### EXERCISE OBJECTIVE
Your copy should begin with the line containing "Free Photo of White Egret standing in water.", end with the line containing "That’s right, book", match the listing below exactly, and contain no pictures.

--*--

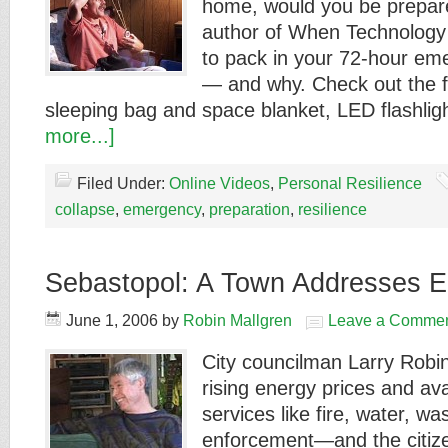
home, would you be prepar
author of When Technology
to pack in your 72-hour eme
— and why. Check out the fir
sleeping bag and space blanket, LED flashli
more...]
Filed Under:
Online Videos
,
Personal Resilience
collapse
,
emergency
,
preparation
,
resilience
Sebastopol: A Town Addresses E
June 1, 2006
by
Robin Mallgren
Leave a Comme
City councilman Larry Robi
rising energy prices and avai
services like fire, water, wa
enforcement—and the citize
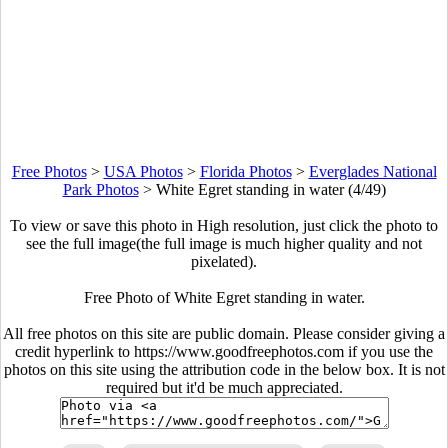
Free Photos
>
USA Photos
>
Florida Photos
>
Everglades National
Park Photos
>
White Egret standing in water (4/49)
To view or save this photo in High resolution, just click the photo to
see the full image(the full image is much higher quality and not
pixelated).
Free Photo of White Egret standing in water.
All free photos on this site are public domain. Please consider giving a
credit hyperlink to https://www.goodfreephotos.com if you use the
photos on this site using the attribution code in the below box. It is not
required but it'd be much appreciated.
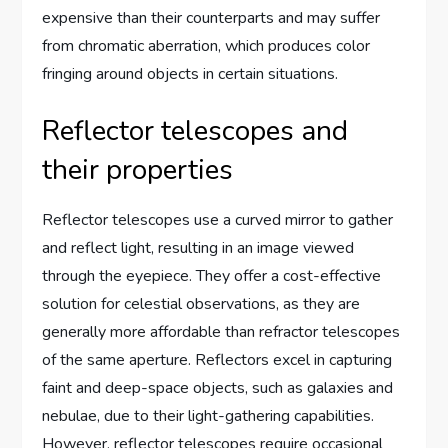
expensive than their counterparts and may suffer
from chromatic aberration, which produces color
fringing around objects in certain situations.
Reflector telescopes and
their properties
Reflector telescopes use a curved mirror to gather
and reflect light, resulting in an image viewed
through the eyepiece. They offer a cost-effective
solution for celestial observations, as they are
generally more affordable than refractor telescopes
of the same aperture. Reflectors excel in capturing
faint and deep-space objects, such as galaxies and
nebulae, due to their light-gathering capabilities.
However, reflector telescopes require occasional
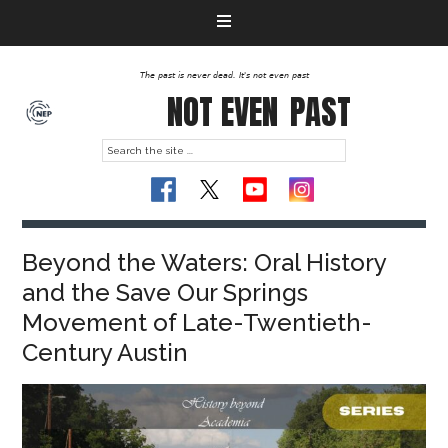
The past is never dead. It's not even past
NOT EVEN
PAST
Beyond the Waters: Oral History
and the Save Our Springs
Movement of Late-Twentieth-
Century Austin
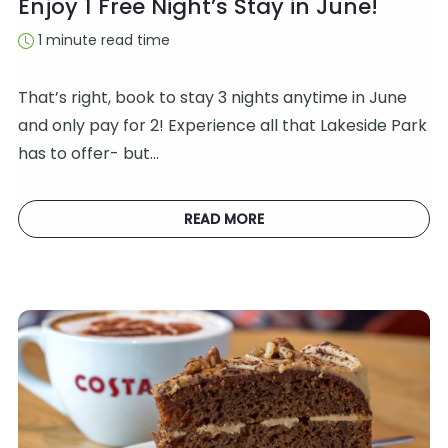
Enjoy 1 Free Night’s Stay in June!
1 minute read time
That’s right, book to stay 3 nights anytime in June
and only pay for 2! Experience all that Lakeside Park
has to offer- but…
READ MORE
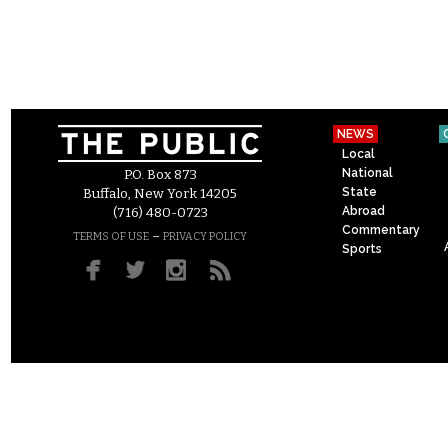
NEWS
Local
National
P.O. Box 873
State
Buffalo, New York 14205
Abroad
(716) 480-0723
Commentary
–
TERMS OF USE
PRIVACY POLICY
Sports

--*--

### RESPONSE AREA
Free Photo of White Egret standing in water.
All free photos on this site are public domain. Please consider giving a
credit hyperlink to https://www.goodfreephotos.com if you use the
photos on this site using the attribution code in the below box. It is not
required but it'd be much appreciated.
expensive than their counterparts and may suffer
from chromatic aberration, which produces color
fringing around objects in certain situations.
Reflector telescopes and
their properties
Reflector telescopes use a curved mirror to gather
and reflect light, resulting in an image viewed
through the eyepiece. They offer a cost-effective
solution for celestial observations, as they are
generally more affordable than refractor telescopes
of the same aperture. Reflectors excel in capturing
faint and deep-space objects, such as galaxies and
nebulae, due to their light-gathering capabilities.
However, reflector telescopes require occasional
The past is never dead. It's not even past
NOT EVEN
PAST
Beyond the Waters: Oral History
and the Save Our Springs
Movement of Late-Twentieth-
Century Austin
Enjoy 1 Free Night’s Stay in June!
1 minute read time
That’s right, book to stay 3 nights anytime in June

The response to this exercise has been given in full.